Imagine this: a thug storms armed with a large sharp weapon towards a motorbike mechanic, raging to murder him in front of many people. The victim cowers — too poor, the kind Nepal's cops dismiss as subhuman. I marched to the police station, demanding an FIR. Hours drag into a nightmare of sneers and stalls. "No injury? No case," they bark. Eyewitnesses? Irrelevant. They intimidate, misbehave like feudal lords with guns. Finally, I force the paper through. But still they dismiss it, saying, "You're wasting our time; he'll be out tomorrow." When I asked about our safety, a cop threatened to shred the FIR like it was toilet paper. Like playground bullies with badges, the cop intimidated me. I quote him: "This is Nepal. This is how it works." I was deeply shaken by the behavior of that officer who was proud of the way the system works here.
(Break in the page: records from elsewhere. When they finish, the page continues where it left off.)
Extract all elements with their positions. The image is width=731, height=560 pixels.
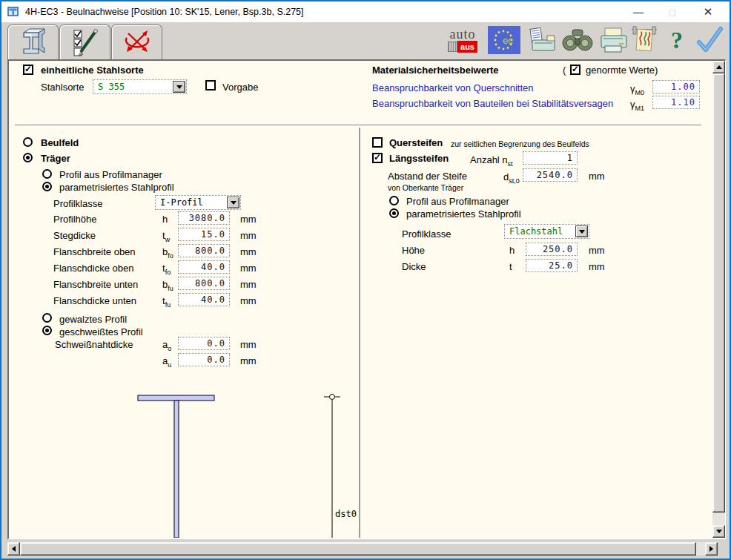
flanschdicke-oben-label: Flanschdicke oben xyxy=(53,263,133,274)
confirm-button[interactable] xyxy=(694,25,724,55)
left-profilklasse-label: Profilklasse xyxy=(53,198,102,209)
symbol-h: h xyxy=(162,214,168,227)
tab-profile[interactable] xyxy=(7,24,59,59)
search-button[interactable] xyxy=(560,27,595,53)
left-profilklasse-value: I-Profil xyxy=(156,197,227,208)
schweissnaht-label: Schweißnahtdicke xyxy=(55,339,133,350)
abstand-unit: mm xyxy=(589,171,605,182)
tab-buckling-off[interactable] xyxy=(111,24,162,59)
left-profilmanager-label: Profil aus Profilmanager xyxy=(59,169,162,180)
abstand-input[interactable] xyxy=(523,168,578,182)
chevron-down-icon[interactable] xyxy=(227,197,239,208)
paper-towel-icon xyxy=(630,25,658,55)
chevron-down-icon[interactable] xyxy=(575,225,588,237)
eurocode-button[interactable]: ec xyxy=(488,26,520,54)
weld-o-input[interactable] xyxy=(178,337,230,350)
left-profilmanager-radio[interactable] xyxy=(42,169,52,179)
right-parametrisiert-radio[interactable] xyxy=(389,208,399,218)
right-profilmanager-radio[interactable] xyxy=(389,196,399,205)
right-profilklasse-dropdown[interactable]: Flachstahl xyxy=(504,224,589,239)
stahlsorte-label: Stahlsorte xyxy=(41,82,85,93)
left-parametrisiert-label: parametrisiertes Stahlprofil xyxy=(59,182,174,193)
vertical-scroll-thumb[interactable] xyxy=(712,73,725,513)
flanschdicke-oben-unit: mm xyxy=(240,263,257,274)
flanschbreite-unten-input[interactable] xyxy=(178,277,230,290)
chevron-down-icon[interactable] xyxy=(173,81,185,93)
triangle-down-icon xyxy=(716,530,722,533)
toolbar: auto aus ec xyxy=(1,22,730,59)
gamma-m0-input[interactable] xyxy=(652,80,700,93)
hoehe-input[interactable] xyxy=(526,243,578,256)
einheitliche-stahlsorte-checkbox[interactable] xyxy=(23,65,33,75)
checkmark-icon xyxy=(694,25,724,55)
app-icon xyxy=(7,6,19,18)
dimension-label: dst0 xyxy=(335,509,357,519)
flanschbreite-unten-unit: mm xyxy=(240,279,257,290)
binoculars-icon xyxy=(560,27,595,53)
horizontal-scrollbar[interactable] xyxy=(7,542,718,556)
printer-icon xyxy=(598,27,629,53)
notes-button[interactable] xyxy=(630,25,658,55)
right-profilmanager-label: Profil aus Profilmanager xyxy=(406,196,509,207)
symbol-bfu: bfu xyxy=(162,279,173,292)
column-divider xyxy=(359,128,360,538)
left-parametrisiert-radio[interactable] xyxy=(42,182,52,191)
quersteifen-checkbox[interactable] xyxy=(372,137,383,148)
scroll-down-button[interactable] xyxy=(712,525,725,538)
minimize-button[interactable]: — xyxy=(621,1,655,22)
stripes-icon xyxy=(448,42,457,52)
scroll-left-button[interactable] xyxy=(7,542,20,556)
gamma-m1-input[interactable] xyxy=(652,96,700,109)
gewalzt-radio[interactable] xyxy=(42,313,52,323)
gamma-m0-label: Beanspruchbarkeit von Querschnitten xyxy=(372,82,534,93)
stegdicke-input[interactable] xyxy=(178,228,230,241)
print-preview-button[interactable] xyxy=(528,27,558,53)
quersteifen-label: Quersteifen xyxy=(389,137,443,148)
question-mark-icon: ? xyxy=(671,27,683,54)
stahlsorte-value: S 355 xyxy=(93,82,173,92)
hoehe-unit: mm xyxy=(589,245,605,256)
geschweisst-radio[interactable] xyxy=(42,326,52,335)
flanschbreite-oben-label: Flanschbreite oben xyxy=(53,246,136,257)
horizontal-scroll-thumb[interactable] xyxy=(20,542,696,556)
vorgabe-checkbox[interactable] xyxy=(205,80,216,90)
flanschbreite-oben-unit: mm xyxy=(240,246,257,257)
flanschbreite-oben-input[interactable] xyxy=(178,244,230,257)
profilhoehe-label: Profilhöhe xyxy=(53,214,97,225)
beulfeld-radio[interactable] xyxy=(23,137,33,147)
auto-aus-toggle[interactable]: auto aus xyxy=(445,24,480,56)
scroll-right-button[interactable] xyxy=(705,542,718,556)
close-button[interactable]: ✕ xyxy=(691,1,725,22)
weld-u-input[interactable] xyxy=(178,353,230,366)
scroll-up-button[interactable] xyxy=(712,61,725,73)
stahlsorte-dropdown[interactable]: S 355 xyxy=(93,79,187,94)
genormte-werte-checkbox[interactable] xyxy=(570,65,580,75)
steel-profile-icon xyxy=(17,27,50,57)
profilhoehe-input[interactable] xyxy=(178,211,230,225)
print-button[interactable] xyxy=(598,27,629,53)
abstand-label: Abstand der Steife xyxy=(388,171,467,182)
traeger-radio[interactable] xyxy=(23,153,33,162)
crossed-arrows-icon xyxy=(121,27,153,57)
help-button[interactable]: ? xyxy=(666,24,688,56)
dicke-unit: mm xyxy=(589,261,605,272)
window-title: 4H-EC3 - Beulnachweise [Position 10: SK'… xyxy=(25,7,304,17)
content-panel: einheitliche Stahlsorte Stahlsorte S 355… xyxy=(7,59,726,539)
symbol-au: au xyxy=(162,355,171,369)
dicke-input[interactable] xyxy=(526,259,578,272)
symbol-tw: tw xyxy=(162,230,170,243)
vertical-scrollbar[interactable] xyxy=(712,61,725,538)
tab-checklist[interactable] xyxy=(59,24,110,59)
flanschdicke-oben-input[interactable] xyxy=(178,260,230,274)
aus-badge: aus xyxy=(457,41,477,53)
abstand-note: von Oberkante Träger xyxy=(388,183,463,192)
genormte-werte-label: genormte Werte) xyxy=(586,65,658,76)
flanschdicke-unten-input[interactable] xyxy=(178,293,230,306)
weld-u-unit: mm xyxy=(240,355,257,366)
left-profilklasse-dropdown[interactable]: I-Profil xyxy=(155,195,241,210)
maximize-button[interactable]: ▢ xyxy=(655,1,689,22)
print-preview-icon xyxy=(528,27,558,53)
anzahl-input[interactable] xyxy=(523,151,578,165)
laengssteifen-checkbox[interactable] xyxy=(372,153,383,163)
separator-line xyxy=(15,125,701,125)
I stumble home, pulse racing. Then, from the balcony next door, the perpetrator's brother erupts — screaming he'll rape me and slaughter me. Terror grips me; I dial the police again. They arrive, posture briefly: "He won't do it again." Lies. The moment their boots fade, the threats roar back, venomous and unchecked. Their verdict? "Shut your windows and sleep." As if my safety were a bedtime story to ignore.
That was my inferno on September 8, 2025 — a microcosm of Nepal's hell. While I dodged balcony baying and police intimidation, Kathmandu's streets became a slaughterhouse. Gen Z students, brave sparks in school uniforms, surged against the same poison: a corrupt cabal looting billions while banning social media to muzzle dissent. Unarmed, chanting "Shut down corruption, not social media," they demanded an end to nepotism, unemployment, and authoritarian chokeholds — the very ones I faced firsthand that day.
What did the state send? Bullets. Live rounds tore through flesh; tear gas choked the innocent. At least nineteen lay dead — kids gunned down mid-protest, one boy felled while handing out water, his uniform now a crimson shroud. Hundreds more were wounded, hospitals stormed by cops who finished the job on the injured, even attacking medics in a frenzy of barbarism. This wasn't crowd control — it was carnage, a crime against humanity where children paid for elders' greed.
Nepal's elite aren't leaders — they're kings in a feudal farce, born to trample the weak and exalt power on innocent backs. Everyone is "equal" in theory, but the poor? We're ants. Human Rights Watch has documented decades of extrajudicial killings, torture in custody, and police shielding abusers while dismissing the desperate. Amnesty International reports unlawful force against protesters, FIRs buried for the marginalized, and rampant corruption funneling billions to cronies. My FIR farce? Standard script. Persist, and threats follow — backed by cops masquerading as protectors. Those students? They marched for my fight: against cops who "tear" justice, thugs who threaten to rape with impunity, a society where the poor are prey.
The UN is "shocked," sputtering for probes as bodies cool. The government lifted the social media ban on September 9 — a coward's retreat after the bloodbath, too late for grace. Curfews clamp Kathmandu, and voices on X cry for Starlink salvation amid the blackout. My threats were whispers; those kids' deaths, a scream silenced forever.
Where does one flee when justice stations spew threats and streets swallow the young? Nepal isn't broken — it's engineered for this savagery, a violation of every human right from life to dignity, enshrined in treaties the powerful spit on. The world has averted its gaze for too long. Now, witness — demand UN-led investigations, international accountability, and sanctions on the butchers in uniform. The youth of Nepal marched for dignity, accountability, and a future. The least the world can do is not look away. World, this is just the tip of the iceberg.